[Discuss] NAS: encryption

[blu at nedharvey.com (Edward Ned Harvey (blu))]

> From: Discuss [mailto:discuss-bounces+blu=nedharvey.com at blu.org] On
> Behalf Of Derek Martin
> 
> The difference is, the software most of us rely on is open source, and
> is known to have been inspected by some very smart 3rd parties who

Au contraire. How did I know this was going to turn into an "open source is more secure" myth? It's a myth.

First of all, no matter what you do, you're putting blind trust into *some* third party.

When you download binaries of an open source project, compiled by themselves, you're blindly trusting that they didn't backdoor it when they built it.

Sure you could download and build yourself - but then you're placing blind trust in *yourself*. Did you really truly read all the code and understand it all? Of course not.

When you get open source code from Red Hat and Debian, you're just shifting your blind trust to a different group of people - who also patch the code with their own patches - which you equally did not read.

When Red Hat and Debian download source code from all the 3rd parties, do you really think they read it, much less understand it? They don't do that any more than *you* would, if you were the person downloading and building those packages from source. So you shouldn't place blind trust in them any more than you would in yourself. As evidenced by Shellshock.
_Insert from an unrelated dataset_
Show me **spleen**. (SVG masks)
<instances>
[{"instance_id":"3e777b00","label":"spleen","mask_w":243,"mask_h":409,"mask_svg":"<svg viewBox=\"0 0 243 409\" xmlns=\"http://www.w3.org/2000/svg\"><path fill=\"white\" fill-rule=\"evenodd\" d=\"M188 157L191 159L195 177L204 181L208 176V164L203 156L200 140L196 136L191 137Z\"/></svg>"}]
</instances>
Second of all, as evidenced by the whole linux kernel RDRAND fiasco 2-3 years ago, even when people *do* read the open source code, flaws get maliciously introduced anyway. And the community can even notice, and get up in arms and throw public temper tantrums and get media involvement - and sometimes the open source software producer will *still* cram the backdoor down your throats. And Red Hat and Debian and everybody else will swallow it and redistribute it.
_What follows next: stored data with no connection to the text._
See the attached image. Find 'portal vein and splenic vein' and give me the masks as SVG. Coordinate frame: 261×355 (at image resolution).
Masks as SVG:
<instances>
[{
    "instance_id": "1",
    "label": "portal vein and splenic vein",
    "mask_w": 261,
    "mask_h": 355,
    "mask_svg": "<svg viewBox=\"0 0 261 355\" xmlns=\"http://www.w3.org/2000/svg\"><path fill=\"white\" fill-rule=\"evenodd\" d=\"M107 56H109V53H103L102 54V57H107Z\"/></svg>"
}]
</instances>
The characteristics that determines whether or not accidental or intentional sabotage is introduced - are the skill and character of the people submitting code.
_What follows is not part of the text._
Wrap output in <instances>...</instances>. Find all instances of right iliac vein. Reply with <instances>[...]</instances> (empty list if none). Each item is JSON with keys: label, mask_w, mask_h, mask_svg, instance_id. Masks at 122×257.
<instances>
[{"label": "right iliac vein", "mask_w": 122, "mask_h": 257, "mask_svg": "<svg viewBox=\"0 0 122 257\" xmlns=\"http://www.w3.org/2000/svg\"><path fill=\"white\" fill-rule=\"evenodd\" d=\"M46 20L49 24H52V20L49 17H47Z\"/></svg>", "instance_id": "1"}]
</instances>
There is no characteristic of open source vs closed source code that fundamentally attract or repel people of good skill or character. Open source and Closed source code have an *equal* proportion of people with good or bad skill and character.

But most of all, evidenced by Heartbleed, POODLEv1, POODLEv2, and ShellShock - Nobody's reading the open source code.

Since I became a crypto developer a few years ago, I spend my time now reading open source stuff, and observing the behavior of closed source stuff. It is my opinion that both are about equal in terms of crypto correctness. And it is my opinion that both are about equally responsive to submissions, when I report security flaws to them - Both open source and closed source, *sometimes* act on reported flaws, and sometimes don't.

But the primitives - block ciphers, hashing functions - are all solid. The weaknesses get introduced in how they're linked together, how they're used, and how the keys are generated and stored/communicated.